Leave out the pictures and retype, exactly, the lines below from the line with "ˉ величина краткосрочных" up to and including the line with "Мы предлагаем оригинальные", nothing more.

------ Given data

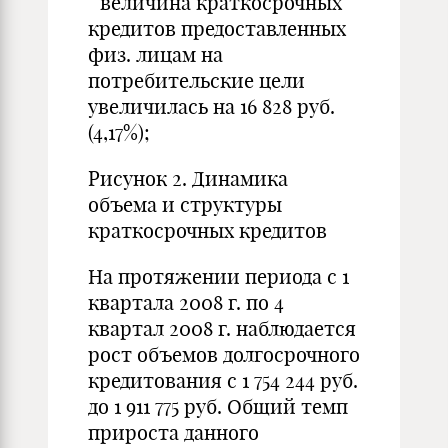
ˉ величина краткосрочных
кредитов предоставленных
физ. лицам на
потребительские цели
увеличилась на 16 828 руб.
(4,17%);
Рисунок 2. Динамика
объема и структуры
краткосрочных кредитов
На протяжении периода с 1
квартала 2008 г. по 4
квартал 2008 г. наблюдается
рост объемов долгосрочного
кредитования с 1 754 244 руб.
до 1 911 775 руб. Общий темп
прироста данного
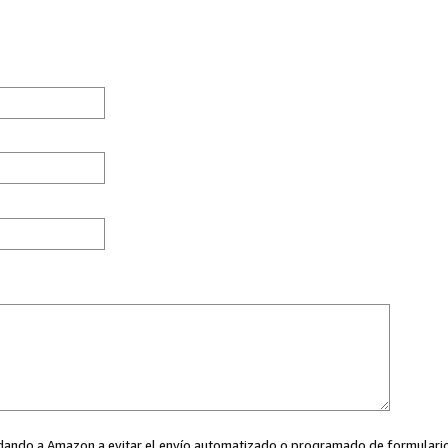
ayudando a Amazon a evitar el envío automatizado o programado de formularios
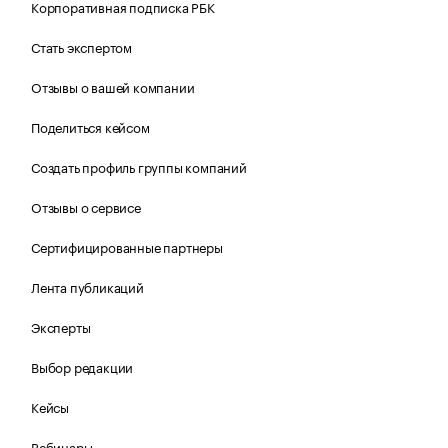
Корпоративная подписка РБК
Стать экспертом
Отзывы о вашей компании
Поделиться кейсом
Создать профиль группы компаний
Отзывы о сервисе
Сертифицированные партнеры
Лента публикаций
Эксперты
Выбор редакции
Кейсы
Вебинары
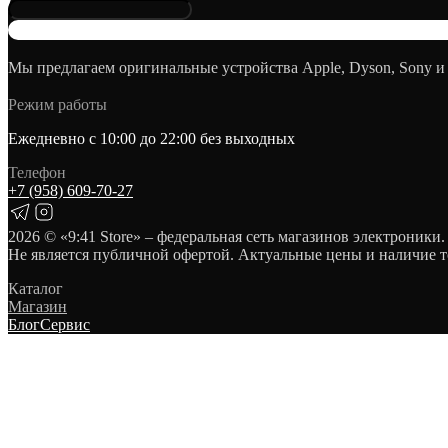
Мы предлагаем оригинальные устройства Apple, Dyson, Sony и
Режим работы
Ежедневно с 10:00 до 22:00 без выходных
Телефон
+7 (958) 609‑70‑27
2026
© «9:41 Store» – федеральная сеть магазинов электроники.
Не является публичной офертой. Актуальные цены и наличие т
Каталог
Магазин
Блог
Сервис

------------
------ Given data

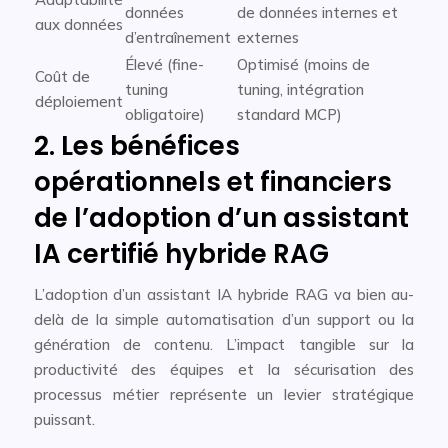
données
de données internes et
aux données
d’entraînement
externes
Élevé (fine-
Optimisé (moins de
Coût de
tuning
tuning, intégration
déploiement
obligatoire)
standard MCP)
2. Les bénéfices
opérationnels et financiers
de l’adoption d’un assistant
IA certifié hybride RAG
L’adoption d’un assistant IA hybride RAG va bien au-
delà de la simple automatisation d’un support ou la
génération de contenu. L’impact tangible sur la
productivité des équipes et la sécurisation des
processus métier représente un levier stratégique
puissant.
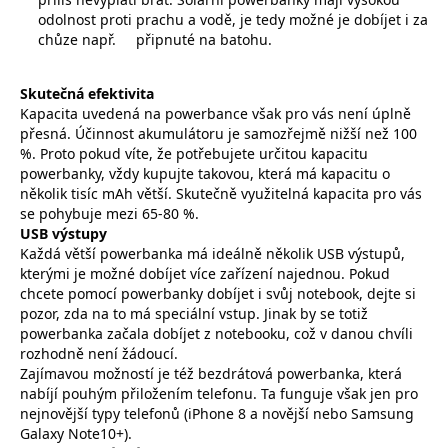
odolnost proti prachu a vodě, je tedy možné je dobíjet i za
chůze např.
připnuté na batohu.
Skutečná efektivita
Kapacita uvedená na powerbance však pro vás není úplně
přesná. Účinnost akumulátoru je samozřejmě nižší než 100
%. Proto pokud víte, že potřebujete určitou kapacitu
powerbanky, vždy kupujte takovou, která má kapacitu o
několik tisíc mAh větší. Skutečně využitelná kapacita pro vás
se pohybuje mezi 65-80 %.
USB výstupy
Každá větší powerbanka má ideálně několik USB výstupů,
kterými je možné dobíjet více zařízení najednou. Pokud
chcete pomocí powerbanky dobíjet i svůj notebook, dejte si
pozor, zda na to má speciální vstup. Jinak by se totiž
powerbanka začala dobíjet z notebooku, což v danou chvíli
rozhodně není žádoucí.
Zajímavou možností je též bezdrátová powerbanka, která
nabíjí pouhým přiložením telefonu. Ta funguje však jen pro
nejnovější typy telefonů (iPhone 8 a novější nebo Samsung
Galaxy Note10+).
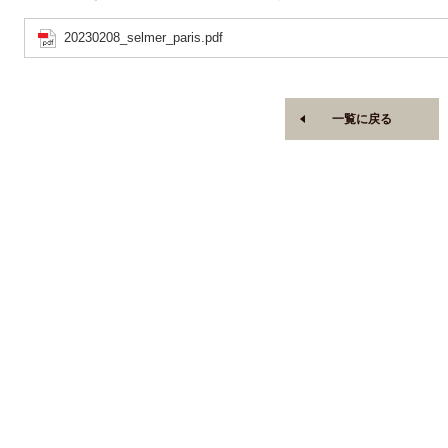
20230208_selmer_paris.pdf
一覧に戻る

------------
------ Given data

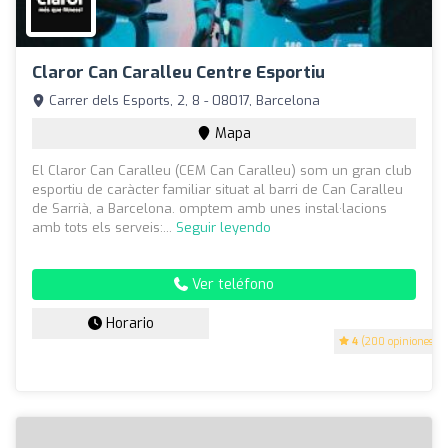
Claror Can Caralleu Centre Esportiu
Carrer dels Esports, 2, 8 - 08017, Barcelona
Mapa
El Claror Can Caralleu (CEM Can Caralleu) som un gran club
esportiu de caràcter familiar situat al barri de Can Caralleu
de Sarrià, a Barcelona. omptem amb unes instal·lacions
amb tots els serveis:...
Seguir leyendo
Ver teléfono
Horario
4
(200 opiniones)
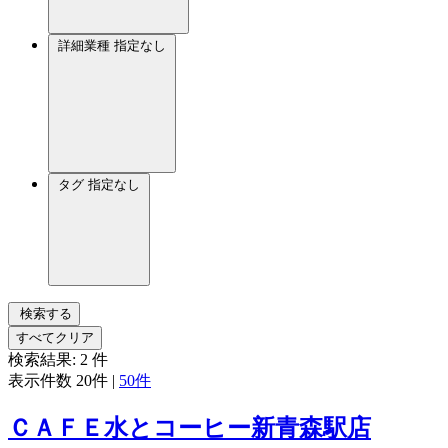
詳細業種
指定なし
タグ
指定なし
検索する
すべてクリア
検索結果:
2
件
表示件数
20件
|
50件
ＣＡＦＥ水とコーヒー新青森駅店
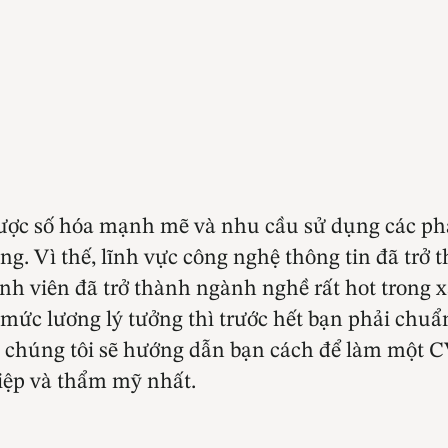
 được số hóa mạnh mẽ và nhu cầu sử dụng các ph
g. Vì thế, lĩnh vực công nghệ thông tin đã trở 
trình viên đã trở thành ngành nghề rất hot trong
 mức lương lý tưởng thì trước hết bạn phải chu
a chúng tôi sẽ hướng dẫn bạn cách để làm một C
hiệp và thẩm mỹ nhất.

------------

> [Your response]
ˉ величина краткосрочных
кредитов предоставленных
физ. лицам на
потребительские цели
увеличилась на 16 828 руб.
(4,17%);
Рисунок 2. Динамика
объема и структуры
краткосрочных кредитов
На протяжении периода с 1
квартала 2008 г. по 4
квартал 2008 г. наблюдается
рост объемов долгосрочного
кредитования с 1 754 244 руб.
до 1 911 775 руб. Общий темп
прироста данного
ayudando a Amazon a evitar el envío automatizado o programado de formularios
Корпоративная подписка РБК
Стать экспертом
Отзывы о вашей компании
Поделиться кейсом
Создать профиль группы компаний
Отзывы о сервисе
Сертифицированные партнеры
Лента публикаций
Эксперты
Выбор редакции
Кейсы
Вебинары
Мы предлагаем оригинальные устройства Apple, Dyson, Sony и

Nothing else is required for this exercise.